- What to do:
From the records that follow, copy every line that contains the word "button".

- Exercise data:
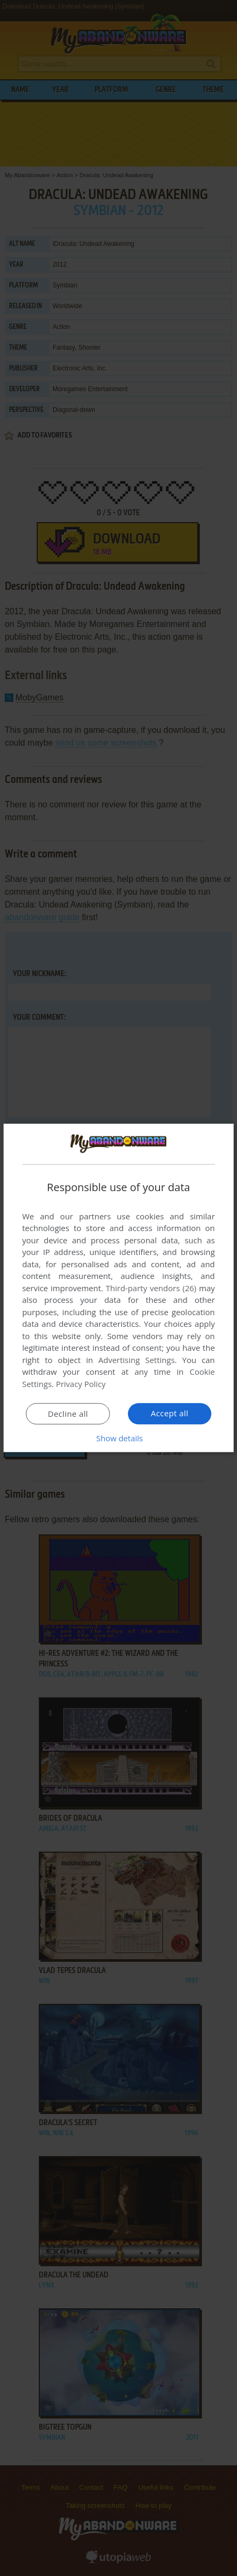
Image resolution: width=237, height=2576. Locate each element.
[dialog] (119, 1288)
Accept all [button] (170, 1413)
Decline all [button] (68, 1414)
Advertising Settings (136, 1360)
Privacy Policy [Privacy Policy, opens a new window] (81, 1383)
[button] (118, 1438)
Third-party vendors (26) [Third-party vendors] (151, 1288)
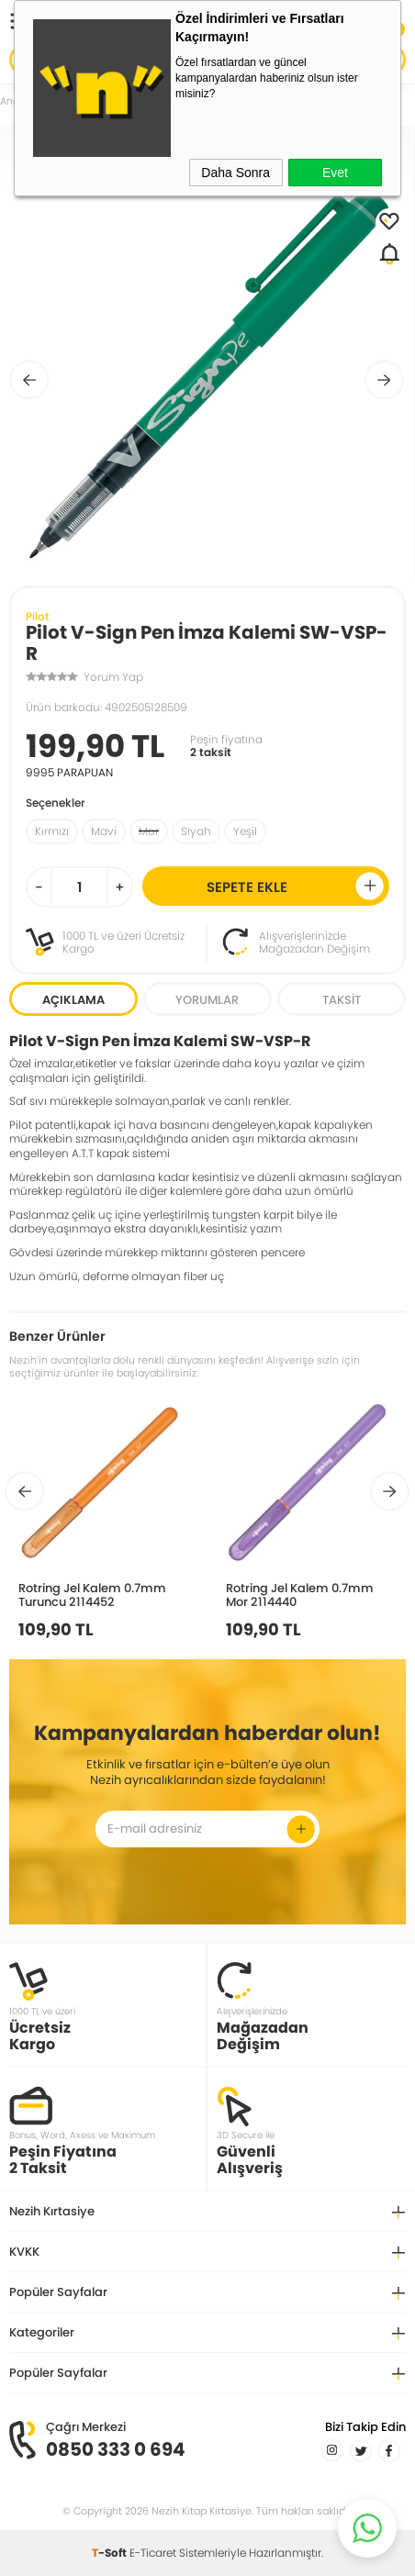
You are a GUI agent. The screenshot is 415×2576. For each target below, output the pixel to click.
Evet (335, 172)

- Solution to the problem:
Accept all [button] (170, 1413)
Decline all [button] (68, 1414)
[button] (118, 1438)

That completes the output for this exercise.